Monday, October 17, 2011

Street Theater, Now and Then


Public protests are a type of street theater, scripted or impromptu to varying degrees. It’s been interesting to watch the Occupy Wall Street protest “go viral” and spread to other cities and towns. Largely a libertarian, leftist protest, with smatterings of sympathy across the political spectrum, it may or may not effectively awaken the populous to the ever-increasing threat that America, since the late-twentieth-century assault on the middle class began, is becoming a pseudo-democratic corporate oligarchy. From Reagonomics onward, the “99%” have been losing out to the “1%,” and it’s uncertain whether the Occupy movement—or the libertarian, rightwing Tea Party movement, for that matter—will do more than riffle the water in the stream of history.

A recent Indiana University production of the 1968 Rado-Ragni-McDermot antiwar, sexual revolution era, rock musical, Hair, evoked another age of public protest as theater. The students onstage and peppered throughout the audience undoubtedly viewed the show as ancient history. The rock score may have resonated with some, making the production perhaps a little more relevant that other antiwar stage vehicles, such as Bertolt Brecht’s World War II era Mother Courage and Her Children or Aristophenes’ Lysistrata, which played in Athens about 411 BCE. But for those in the audience who, like me, were in college in 1968, Hair brought back memories of public protests far more strident, wide spread, and ultimately effective.

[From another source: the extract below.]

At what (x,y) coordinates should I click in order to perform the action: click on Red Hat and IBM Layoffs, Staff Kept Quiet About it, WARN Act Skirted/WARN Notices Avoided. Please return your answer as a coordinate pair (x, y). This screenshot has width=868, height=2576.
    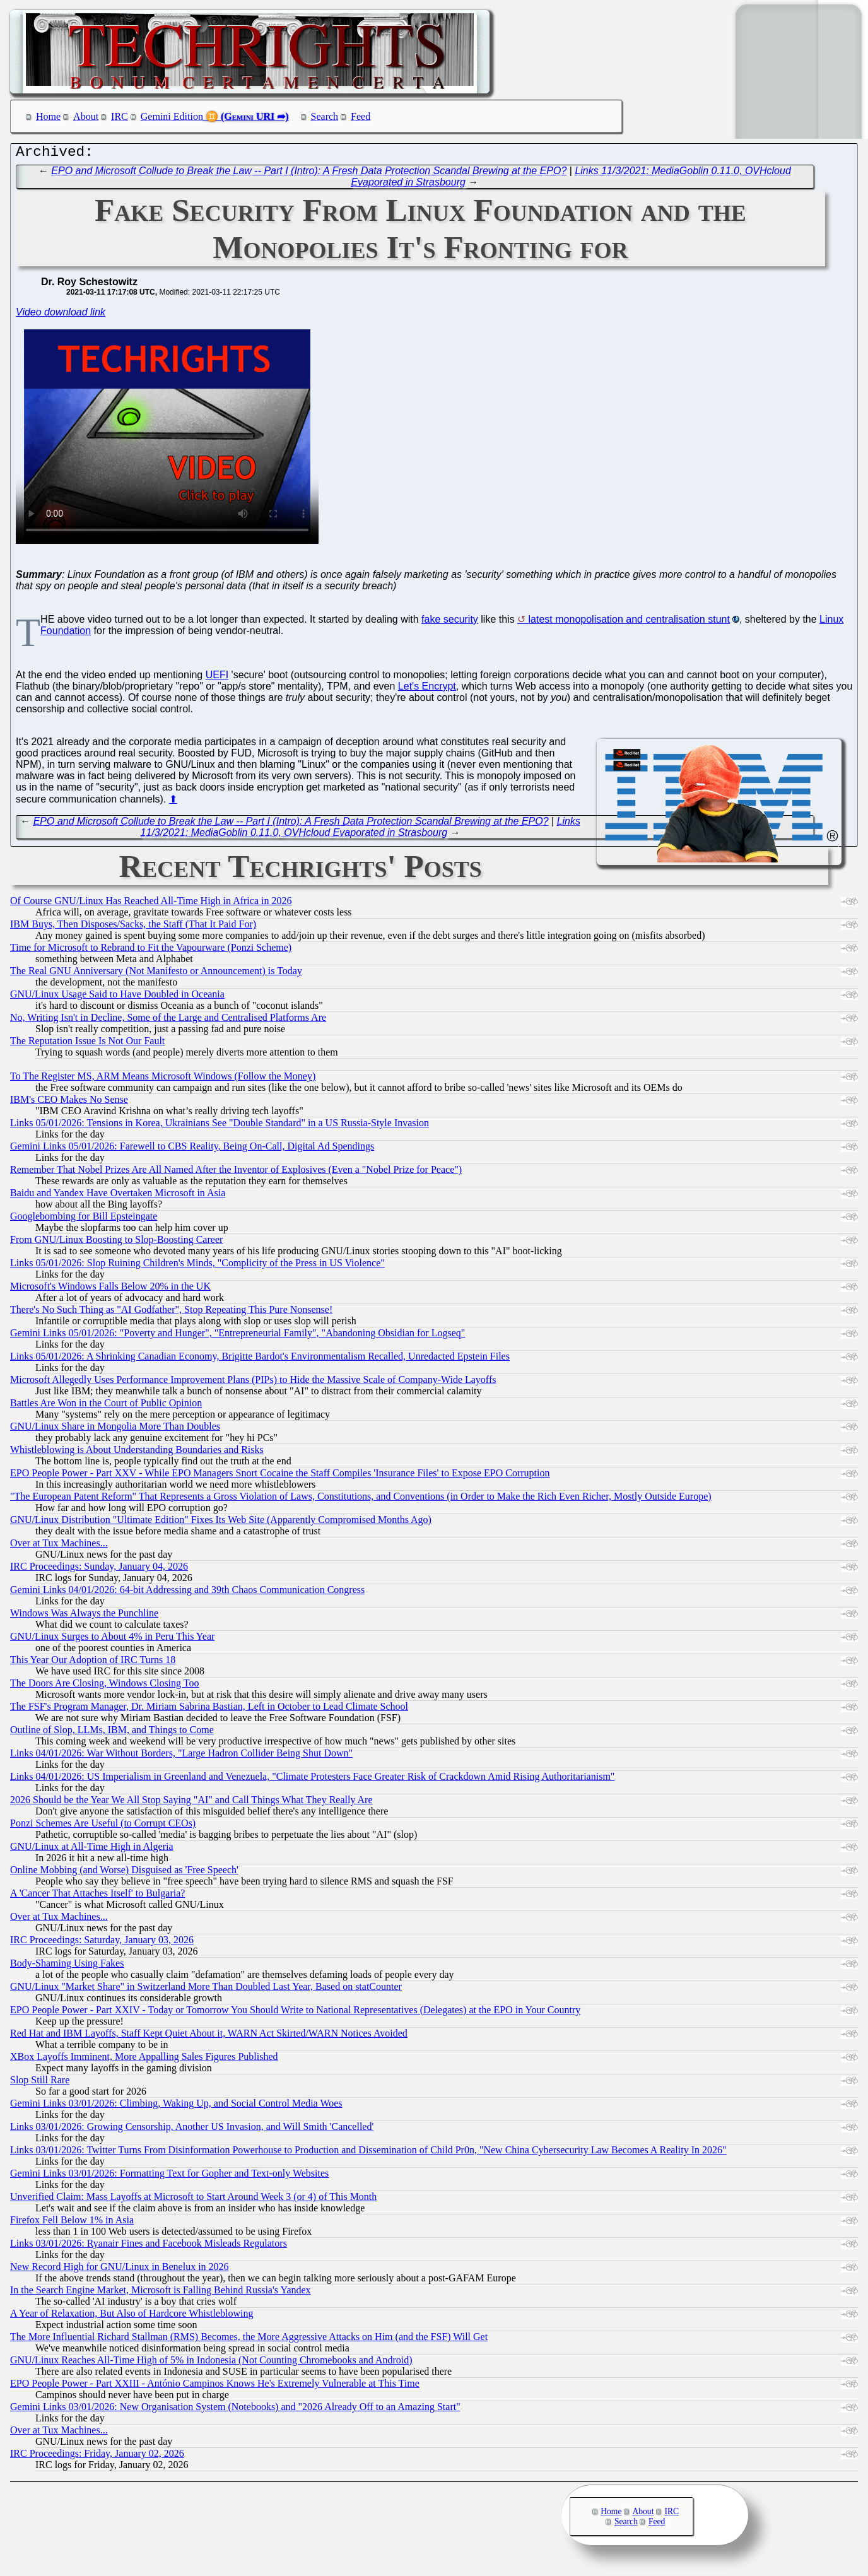     Looking at the image, I should click on (209, 2036).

After all, America in the Sixties was embroiled in the Vietnam War, a conflict that many saw as unnecessary (at least in terms of U.S. involvement) and unwinnable—which, in fact, we were not winning. Moreover, America was conscripting thousands of young men to fight in this war, and many of them would be killed doing so. Death tolls were rising, and grizzly scenes of battle played nightly on televisions everywhere. Still, Hair today might seem to be merely a quaint memoir of a bygone era. This is particularly the case, given most American’s blasé response to the more recent Bush era, knee-jerk response to the terrorist attacks of 2001: invading Iraq as part of a so-called War on Terror. No one would argue that the horrific acts of terrorism deserved a response. The war in Iraq simply was the wrong one. But there have been no wide-spread public protests, certainly nothing on the scale of the antiwar protests of the Vietnam era.

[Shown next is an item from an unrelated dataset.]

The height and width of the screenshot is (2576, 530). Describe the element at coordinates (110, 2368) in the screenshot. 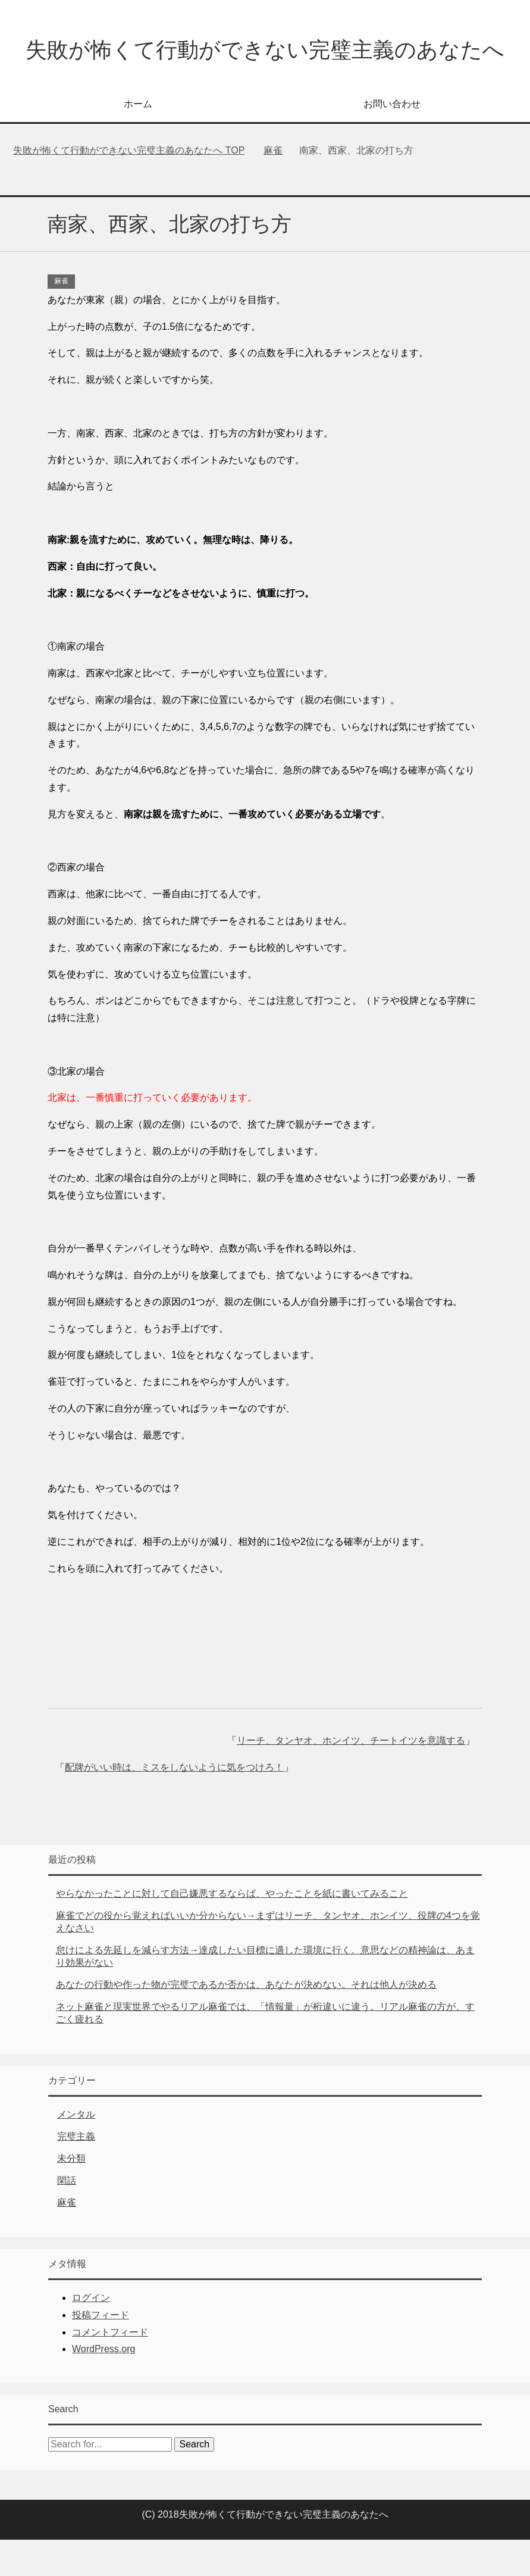 I see `コメントフィード` at that location.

Hair is a reminder of the power of public protest—theater of the people with a political purpose. The War on Terror and its domestic counterpart, an economic war on the middle and lower classes, have given us the worst recession since the Great Depression. The Occupy movement may spur a broader awakening to the corporate takeover of American democracy—or not. Time will tell. For the moment, it’s street theater worth watching. If it changes the public conversation about America’s increasing disparity between rich and poor, haves and have nots, then it may one day be worth viewing in retrospect as well.